Activity-Dependent Maturation of Inhibitory Processing in the Spinal Dorsal Horn

In the early postnatal period neonates are particularly sensitive to touch, often responding with exaggerated reflexes and whole-body movements to an isolated cutaneous stimulus. This suggests a predominance of excitation over inhibition in spinal sensory networks, which may facilitate activity-dependent synaptic strengthening. We have recently shown that neonatal hypersensitivity to touch is due to the late maturation of glycinergic inhibitory signaling and that this signaling, in turn, requires nociceptive activity in the dorsal horn at a critical postnatal period. However, the phenotype of the interneurons involved and the mechanism for their maturation remains to be determined. This project has two primary aims: 1) to test the hypothesis that a specific subpopulation of dorsal horn interneurons is responsible for inhibiting cutaneous tactile sensory input and that their late postnatal maturation contributes to the loss of neonatal tactile hypersensitivity; and 2) to determine the mechanism by which inhibition of low threshold afferent input matures in the spinal dorsal horn. Parvalbumin expressing neurons form a subgroup of inhibitory interneurons that express both GABA and glycine and are involved in the control of innocuous afferent input in the adult dorsal horn making them a key target for this process. We have shown that parvalbumin is not expressed in the dorsal horn until the second postnatal week, coinciding with the behavioural decrease in touch-hypersensitivity. Using cutting edge targeted genetic manipulations and in vivo electrophysiological recordings of dorsal horn neurons, we have identified this restricted population of inhibitory interneurons in the dorsal horn as having a fundamental role in selectively inhibiting dynamic low threshold input, leading to spontaneous pain states when silenced or ablated in the adult mouse. Anatomical connectivity between these cells and within the dorsal horn shifts from predominantly local, to a stronger presynaptic inhibitory drive, suggestive of an activity-dependent re-wiring. In accordance with this, we have identified two separate populations of parvalbumin positive interneurons: one early expressing, presumed presynaptically-targeting dorsal population, and one late-expressing ventrally directed population, which are labelled by the neurotransmitter glycine.

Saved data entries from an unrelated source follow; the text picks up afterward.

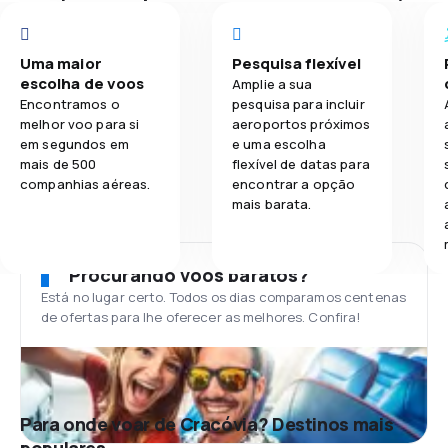
Uma maior
Pesquisa flexível
escolha de voos
Amplie a sua
Encontramos o
pesquisa para incluir
melhor voo para si
aeroportos próximos
em segundos em
e uma escolha
mais de 500
flexível de datas para
companhias aéreas.
encontrar a opção
mais barata.
Procurando voos baratos?
Está no lugar certo. Todos os dias comparamos centenas
de ofertas para lhe oferecer as melhores. Confira!
Para onde voar de Cracóvia? Destinos mais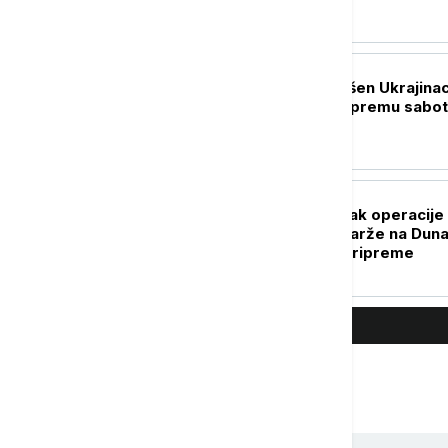
EVROPA
U Nemačkoj uhapšen Ukrajina
osumnjičen za pripremu sabo
EVROPA
U Rumuniji nastavak operacije
potapanja četiri barže na Dun
vrše se završne pripreme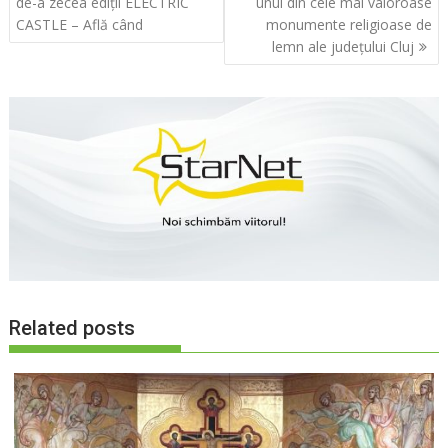
în
de-a zecea ediții ELECTRIC
unul din cele mai valoroase
articole
CASTLE – Află când
monumente religioase de
lemn ale județului Cluj
Related posts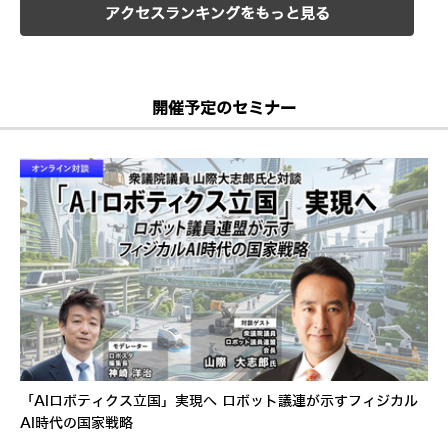
アクセスランキングをもっと見る
開催予定のセミナー
「AIロボティクス立国」実現へ ロボット議連が示すフィジカル
AI時代の国家戦略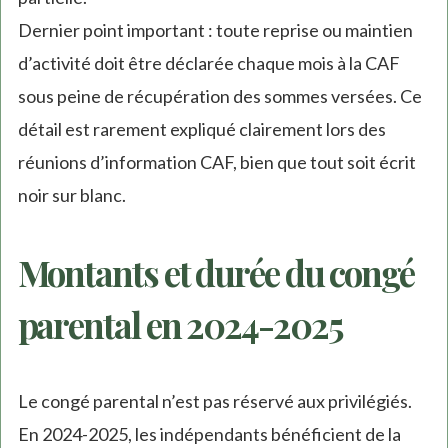
Dernier point important : toute reprise ou maintien
d’activité doit être déclarée chaque mois à la CAF
sous peine de récupération des sommes versées. Ce
détail est rarement expliqué clairement lors des
réunions d’information CAF, bien que tout soit écrit
noir sur blanc.
Montants et durée du congé
parental en 2024-2025
Le congé parental n’est pas réservé aux privilégiés.
En 2024-2025, les indépendants bénéficient de la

From both a technical and scientific perspective, this data is the first to delineate the selective function of an individual population of spinal interneurons using cutting edge intersectional genetic techniques. These intersectional tools are state of the art and have been developed in the Goulding lab, putting this research at the forefront of somatosensory research; using these fine manipulations, subpopulations of spinal parvalbumin interneurons have been selectively targeted and their function altered without the need for surgery or invasive viral injections, allowing the examination of these populations, and their role in acute sensory processing in situ. By providing information on the selective coding and inhibition of innocuous stimulation in the early postnatal period, and the role of late-expressing parvalbumin interneurons in this process, this project will also have social impact, by providing fundamental biological knowledge required for better management of infants in intensive care as well as adults in spontaneous pain states.